I'd say the reason to do something that doesn't scale is that the rewards for
doing it don't scale either. Sitting face to face with a user makes sense when
it provides better feedback than A/B UI tests on the homepage. A phone call
makes sense because when it opens a dialog that is difficult to approximate
via bulk email.

My gut says that a hand written letter probably creates a higher threshold for
bi-directional communication: the friction in the channel that makes a hand
written letter standout makes it socially difficult for the customer to
respond in a less "romantic" channel...I mean, an email response to a hand
written letter feels a bit tacky...

...at least with someone I don't know well. Which leads me to think that a
hand written letter might be the sort of non-scaling thing appropriate when a
company is large and the relationship with the user is non-trivial.

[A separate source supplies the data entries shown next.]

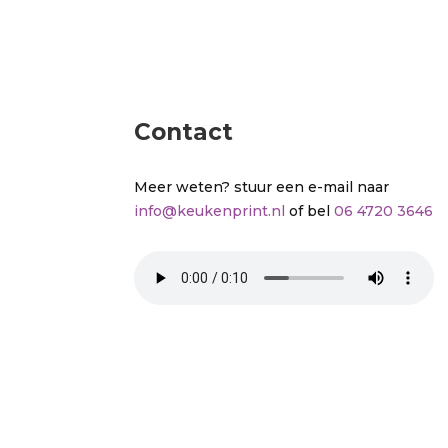
Contact
Meer weten? stuur een e-mail naar
info@keukenprint.nl
of bel
06 4720 3646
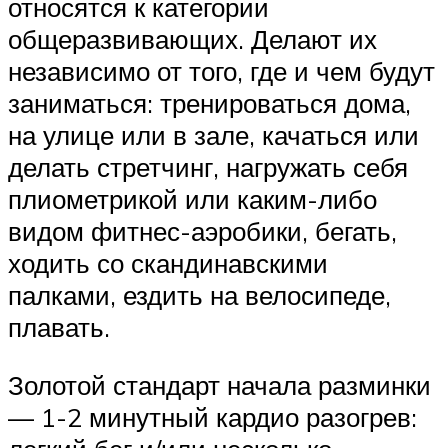
относятся к категории
общеразвивающих. Делают их
независимо от того, где и чем будут
заниматься: тренироваться дома,
на улице или в зале, качаться или
делать стретчинг, нагружать себя
плиометрикой или каким-либо
видом фитнес-аэробики, бегать,
ходить со скандинавскими
палками, ездить на велосипеде,
плавать.
Золотой стандарт начала разминки
— 1-2 минутный кардио разогрев:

Finally, I know that if I was thinking it was a good idea it would probably be
because I'd rather write a letter than make a phone call or in person
appearance. That's just my personality favoring something psychologically more
comfortable than the risk of rejection.

Good luck.

------
wallflower
Since the effort to send an email, even a "personalized one" is rapidly
approaching zero, sending a handwritten note is a very personal touch. If you
want, you can send postcards if you place them inside an envelope. I would not
do it for new customers, unless the note was a brief typed note with a
signature. Try your best to find unusual stamps - nothing says boring like a
postal mark meter. Above all - make your notes sincere. That means for new
customers, something short like "Thank you" because they just joined and for
longer customers, a more personal note - "Thank you for being our customer for
2 years and one of our most helpful beta feature testers. Your feedback on
X... (this assumes this is the customer's actual relationship). Good luck!

------
jakobegger
Not exactly the same, but Beanstalk (the SVN hosting service) mailed me a
T-shirt with a thank you note after being a customer for a year. (They did ask
for my shirt size via email first.) I thought it was a really nice gesture.